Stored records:
----------------------------------------

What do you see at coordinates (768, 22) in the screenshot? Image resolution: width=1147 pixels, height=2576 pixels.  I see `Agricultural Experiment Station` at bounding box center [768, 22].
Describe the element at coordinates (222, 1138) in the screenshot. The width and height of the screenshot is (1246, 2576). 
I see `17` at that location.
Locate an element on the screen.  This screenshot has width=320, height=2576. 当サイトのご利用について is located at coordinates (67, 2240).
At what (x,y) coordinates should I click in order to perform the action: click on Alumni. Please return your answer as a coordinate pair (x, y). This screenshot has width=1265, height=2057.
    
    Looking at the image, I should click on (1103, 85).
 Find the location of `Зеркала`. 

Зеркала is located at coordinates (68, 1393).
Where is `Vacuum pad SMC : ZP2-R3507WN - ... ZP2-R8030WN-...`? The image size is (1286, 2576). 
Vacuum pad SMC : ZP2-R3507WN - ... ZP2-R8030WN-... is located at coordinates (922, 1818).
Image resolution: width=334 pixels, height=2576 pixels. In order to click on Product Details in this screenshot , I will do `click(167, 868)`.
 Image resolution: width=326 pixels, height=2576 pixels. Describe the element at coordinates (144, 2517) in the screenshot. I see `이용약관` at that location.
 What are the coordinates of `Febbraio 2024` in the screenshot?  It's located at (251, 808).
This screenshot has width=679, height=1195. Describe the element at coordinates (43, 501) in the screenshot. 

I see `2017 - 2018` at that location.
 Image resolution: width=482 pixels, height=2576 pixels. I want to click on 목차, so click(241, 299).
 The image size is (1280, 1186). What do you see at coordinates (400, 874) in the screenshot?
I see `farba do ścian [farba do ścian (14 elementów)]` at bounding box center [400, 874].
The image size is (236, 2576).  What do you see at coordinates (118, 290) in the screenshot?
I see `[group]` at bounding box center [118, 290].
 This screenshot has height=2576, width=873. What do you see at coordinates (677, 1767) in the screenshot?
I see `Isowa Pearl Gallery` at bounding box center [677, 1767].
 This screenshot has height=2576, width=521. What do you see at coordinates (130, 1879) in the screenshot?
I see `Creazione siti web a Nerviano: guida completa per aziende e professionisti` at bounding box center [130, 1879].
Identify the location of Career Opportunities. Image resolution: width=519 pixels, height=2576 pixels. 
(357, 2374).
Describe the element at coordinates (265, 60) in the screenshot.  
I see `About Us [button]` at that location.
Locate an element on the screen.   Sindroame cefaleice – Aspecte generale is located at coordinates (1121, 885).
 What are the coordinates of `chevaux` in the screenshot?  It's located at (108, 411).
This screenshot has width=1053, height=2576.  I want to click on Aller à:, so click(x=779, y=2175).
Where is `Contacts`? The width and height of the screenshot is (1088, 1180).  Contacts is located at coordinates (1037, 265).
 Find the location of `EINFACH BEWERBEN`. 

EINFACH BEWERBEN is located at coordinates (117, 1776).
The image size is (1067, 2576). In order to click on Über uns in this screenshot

----------------------------------------

## [ASSIGNMENT]
Reproduce the data above exactly, leaving nothing out.

## [RESULT OF THE TASK]
What do you see at coordinates (768, 22) in the screenshot? Image resolution: width=1147 pixels, height=2576 pixels.  I see `Agricultural Experiment Station` at bounding box center [768, 22].
Describe the element at coordinates (222, 1138) in the screenshot. The width and height of the screenshot is (1246, 2576). 
I see `17` at that location.
Locate an element on the screen.  This screenshot has width=320, height=2576. 当サイトのご利用について is located at coordinates (67, 2240).
At what (x,y) coordinates should I click in order to perform the action: click on Alumni. Please return your answer as a coordinate pair (x, y). This screenshot has width=1265, height=2057.
    
    Looking at the image, I should click on (1103, 85).
 Find the location of `Зеркала`. 

Зеркала is located at coordinates (68, 1393).
Where is `Vacuum pad SMC : ZP2-R3507WN - ... ZP2-R8030WN-...`? The image size is (1286, 2576). 
Vacuum pad SMC : ZP2-R3507WN - ... ZP2-R8030WN-... is located at coordinates (922, 1818).
Image resolution: width=334 pixels, height=2576 pixels. In order to click on Product Details in this screenshot , I will do `click(167, 868)`.
 Image resolution: width=326 pixels, height=2576 pixels. Describe the element at coordinates (144, 2517) in the screenshot. I see `이용약관` at that location.
 What are the coordinates of `Febbraio 2024` in the screenshot?  It's located at (251, 808).
This screenshot has width=679, height=1195. Describe the element at coordinates (43, 501) in the screenshot. 

I see `2017 - 2018` at that location.
 Image resolution: width=482 pixels, height=2576 pixels. I want to click on 목차, so click(241, 299).
 The image size is (1280, 1186). What do you see at coordinates (400, 874) in the screenshot?
I see `farba do ścian [farba do ścian (14 elementów)]` at bounding box center [400, 874].
The image size is (236, 2576).  What do you see at coordinates (118, 290) in the screenshot?
I see `[group]` at bounding box center [118, 290].
 This screenshot has height=2576, width=873. What do you see at coordinates (677, 1767) in the screenshot?
I see `Isowa Pearl Gallery` at bounding box center [677, 1767].
 This screenshot has height=2576, width=521. What do you see at coordinates (130, 1879) in the screenshot?
I see `Creazione siti web a Nerviano: guida completa per aziende e professionisti` at bounding box center [130, 1879].
Identify the location of Career Opportunities. Image resolution: width=519 pixels, height=2576 pixels. 
(357, 2374).
Describe the element at coordinates (265, 60) in the screenshot.  
I see `About Us [button]` at that location.
Locate an element on the screen.   Sindroame cefaleice – Aspecte generale is located at coordinates (1121, 885).
 What are the coordinates of `chevaux` in the screenshot?  It's located at (108, 411).
This screenshot has width=1053, height=2576.  I want to click on Aller à:, so click(x=779, y=2175).
Where is `Contacts`? The width and height of the screenshot is (1088, 1180).  Contacts is located at coordinates (1037, 265).
 Find the location of `EINFACH BEWERBEN`. 

EINFACH BEWERBEN is located at coordinates (117, 1776).
The image size is (1067, 2576). In order to click on Über uns in this screenshot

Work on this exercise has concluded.